§ How to complete this task
Restate all the data word for word and omit the pictures.

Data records
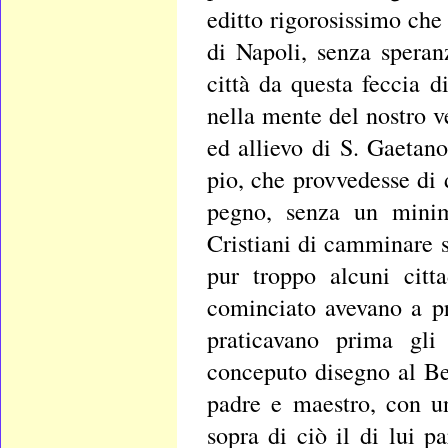
editto rigorosissimo che 
di Napoli, senza speran
città da questa feccia d
nella mente del nostro 
ed allievo di S. Gaetan
pio, che provvedesse di 
pegno, senza un minim
Cristiani di camminare su
pur troppo alcuni citt
cominciato avevano a pr
praticavano prima gli
conceputo disegno al B
padre e maestro, con un
sopra di ciò il di lui p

§ Expected answer
editto rigorosissimo che 
di Napoli, senza speran
città da questa feccia d
nella mente del nostro 
ed allievo di S. Gaetan
pio, che provvedesse di 
pegno, senza un minim
Cristiani di camminare su
pur troppo alcuni citt
cominciato avevano a pr
praticavano prima gli
conceputo disegno al B
padre e maestro, con un
sopra di ciò il di lui p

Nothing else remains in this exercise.